Es fácil perderse en Rock al Parque, si no se ha ido nunca. Con el tiempo, uno llega a cogerle el gusto a todo lo que pasa: el pogo, el ruido, las bandas que no parecen tan chéveres, las que terminan siéndolo y las que al final no eran lo que parecían. El festival siempre es un lugar interesante, incluso si el rock no es lo de uno.

Van dos días, cargados con todo tipo de sonidos, en los que la gente ha ido, casi completamente en paz, asistiendo con alegría a un evento que ya es hijo preferido de la ciudad. Puede que haya aún gente que le teme a Rock al Parque, pero esta ciudad moriría de tristeza si no tuviera cada año su dosis de energía. 
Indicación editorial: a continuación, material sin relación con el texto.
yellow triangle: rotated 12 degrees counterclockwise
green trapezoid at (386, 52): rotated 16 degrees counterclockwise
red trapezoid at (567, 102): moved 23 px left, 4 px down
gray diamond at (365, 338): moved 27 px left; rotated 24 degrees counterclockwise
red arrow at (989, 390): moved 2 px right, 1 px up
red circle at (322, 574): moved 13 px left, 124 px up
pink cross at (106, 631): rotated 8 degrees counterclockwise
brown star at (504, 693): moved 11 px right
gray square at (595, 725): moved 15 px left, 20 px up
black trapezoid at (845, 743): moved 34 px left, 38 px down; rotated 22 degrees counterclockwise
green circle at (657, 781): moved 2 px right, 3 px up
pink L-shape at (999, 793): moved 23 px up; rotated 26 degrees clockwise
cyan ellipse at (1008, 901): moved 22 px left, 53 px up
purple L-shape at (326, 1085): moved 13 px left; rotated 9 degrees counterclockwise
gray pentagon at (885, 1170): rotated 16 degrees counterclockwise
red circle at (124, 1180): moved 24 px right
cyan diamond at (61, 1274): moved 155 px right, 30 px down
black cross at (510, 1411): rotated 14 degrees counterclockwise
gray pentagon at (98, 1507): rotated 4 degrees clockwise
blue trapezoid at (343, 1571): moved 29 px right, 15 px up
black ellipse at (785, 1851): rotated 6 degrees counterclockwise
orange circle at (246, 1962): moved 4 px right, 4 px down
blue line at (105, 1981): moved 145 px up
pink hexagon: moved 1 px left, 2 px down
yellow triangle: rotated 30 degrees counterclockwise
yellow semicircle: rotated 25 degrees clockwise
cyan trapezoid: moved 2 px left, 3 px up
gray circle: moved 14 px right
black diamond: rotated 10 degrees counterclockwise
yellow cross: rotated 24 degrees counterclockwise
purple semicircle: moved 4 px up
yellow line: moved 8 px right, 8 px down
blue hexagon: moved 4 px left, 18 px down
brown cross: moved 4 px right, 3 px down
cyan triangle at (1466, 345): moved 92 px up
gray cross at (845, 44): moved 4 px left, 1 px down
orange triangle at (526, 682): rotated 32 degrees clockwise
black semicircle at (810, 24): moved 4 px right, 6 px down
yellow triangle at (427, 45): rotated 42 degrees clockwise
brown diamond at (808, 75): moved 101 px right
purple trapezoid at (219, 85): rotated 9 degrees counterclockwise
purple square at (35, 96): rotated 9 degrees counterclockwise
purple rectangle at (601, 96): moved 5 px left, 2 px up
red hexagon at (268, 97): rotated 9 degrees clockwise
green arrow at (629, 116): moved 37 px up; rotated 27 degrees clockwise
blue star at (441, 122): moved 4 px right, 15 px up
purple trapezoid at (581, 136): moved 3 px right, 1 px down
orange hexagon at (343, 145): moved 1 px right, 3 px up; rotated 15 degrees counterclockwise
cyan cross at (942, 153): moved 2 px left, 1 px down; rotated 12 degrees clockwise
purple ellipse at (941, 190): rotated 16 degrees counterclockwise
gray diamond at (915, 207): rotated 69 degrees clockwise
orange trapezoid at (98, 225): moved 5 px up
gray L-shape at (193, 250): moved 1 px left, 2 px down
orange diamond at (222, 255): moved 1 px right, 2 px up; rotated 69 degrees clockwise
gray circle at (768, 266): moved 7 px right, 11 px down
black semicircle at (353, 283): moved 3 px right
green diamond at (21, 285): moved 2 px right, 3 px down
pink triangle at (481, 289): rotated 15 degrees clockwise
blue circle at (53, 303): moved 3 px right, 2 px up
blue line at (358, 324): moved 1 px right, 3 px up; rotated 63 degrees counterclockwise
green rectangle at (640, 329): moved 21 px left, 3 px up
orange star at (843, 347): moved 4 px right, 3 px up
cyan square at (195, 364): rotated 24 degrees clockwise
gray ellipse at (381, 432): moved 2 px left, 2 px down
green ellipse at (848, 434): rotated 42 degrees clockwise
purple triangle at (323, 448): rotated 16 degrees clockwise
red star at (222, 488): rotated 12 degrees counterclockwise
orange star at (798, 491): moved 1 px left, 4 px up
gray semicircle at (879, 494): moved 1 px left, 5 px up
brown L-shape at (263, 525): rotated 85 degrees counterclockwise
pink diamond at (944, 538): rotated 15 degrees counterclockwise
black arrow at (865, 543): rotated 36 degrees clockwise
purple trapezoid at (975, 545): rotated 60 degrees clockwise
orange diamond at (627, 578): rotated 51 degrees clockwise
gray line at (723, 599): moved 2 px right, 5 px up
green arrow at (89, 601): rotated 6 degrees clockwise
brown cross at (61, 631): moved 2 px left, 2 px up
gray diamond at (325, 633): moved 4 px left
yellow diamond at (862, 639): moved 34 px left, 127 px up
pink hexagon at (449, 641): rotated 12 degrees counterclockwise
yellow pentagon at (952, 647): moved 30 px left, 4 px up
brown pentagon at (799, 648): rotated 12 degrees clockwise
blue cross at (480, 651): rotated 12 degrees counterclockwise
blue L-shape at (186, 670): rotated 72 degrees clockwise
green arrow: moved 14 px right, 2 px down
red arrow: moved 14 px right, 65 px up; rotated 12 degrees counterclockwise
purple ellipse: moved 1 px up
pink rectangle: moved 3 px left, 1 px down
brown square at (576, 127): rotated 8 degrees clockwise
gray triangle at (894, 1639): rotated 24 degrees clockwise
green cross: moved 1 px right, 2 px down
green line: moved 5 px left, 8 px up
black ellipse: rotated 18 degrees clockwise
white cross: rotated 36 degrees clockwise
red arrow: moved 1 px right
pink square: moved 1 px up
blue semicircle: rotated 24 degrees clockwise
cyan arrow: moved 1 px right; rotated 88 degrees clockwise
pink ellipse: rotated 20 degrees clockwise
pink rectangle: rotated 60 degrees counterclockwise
De manera que he separado del conjunto algunas postales, para contar a pedacitos lo que lleva de este Rock al Parque 2017, que hoy lunes termina. 

1- Una madre orgullosa:

Nadie cree que el primer día, dedicado por completo a los sonidos del metal y todos sus subgéneros, sea un espacio propicio para los “adultos”. Por adulto se entiende a una persona mayor de cuarenta años, que ya hace rato dejó de ponerse tenis y decidir cómo se viste, dejando a su vez que las convenciones, la radio comercial y “la adultez” determinen qué música oye, o al menos usa como acompañamiento de fondo en su vida. Mientras tocaba Herejía, una de las bandas que llegaron al festival a través del sistema de convocatoria y audiciones, vimos a una señora bailando frenéticamente al ritmo del metal. Todos la mirábamos sorprendidos, con mucha alegría de verla ahí. No pude resistirme a entrevistarla y, en medio del ruido, esto es lo que me contestó.

2- Dando ejemplo. Darkness es una banda emblemática del metal en Colombia. Para muchos, es la banda que los introdujo a este género, y aquella con la que más se han sentido identificados en su historia como metaleros. Después de 30 años de carrera como leyendas del metal y la música independiente en Colombia, decidieron separarse y el sábado en Rock al Parque 2017 tuvo lugar su última presentación. En medio de un concierto cargado de emoción y poder, su vocalista, Rodrigo Vargas, declaró que, sin importar que hubieran tenido una diferencia con Óscar Orjuela (baterista y fundador de la banda) y hubieran decidido separarse, habían decidido despedirse tocando un último gran concierto, dándole la cara al público y sin pelear, reconociendo el valor del otro, como lo hacen las bandas grandes. Hermoso ejemplo el que se le da desde el rock a un país en el que decidimos que cada problema es un abismo y cada pelea es la última y más grave. Qué bueno que exista reconciliación, incluso en medio de la separación. Larga vida a Darkness.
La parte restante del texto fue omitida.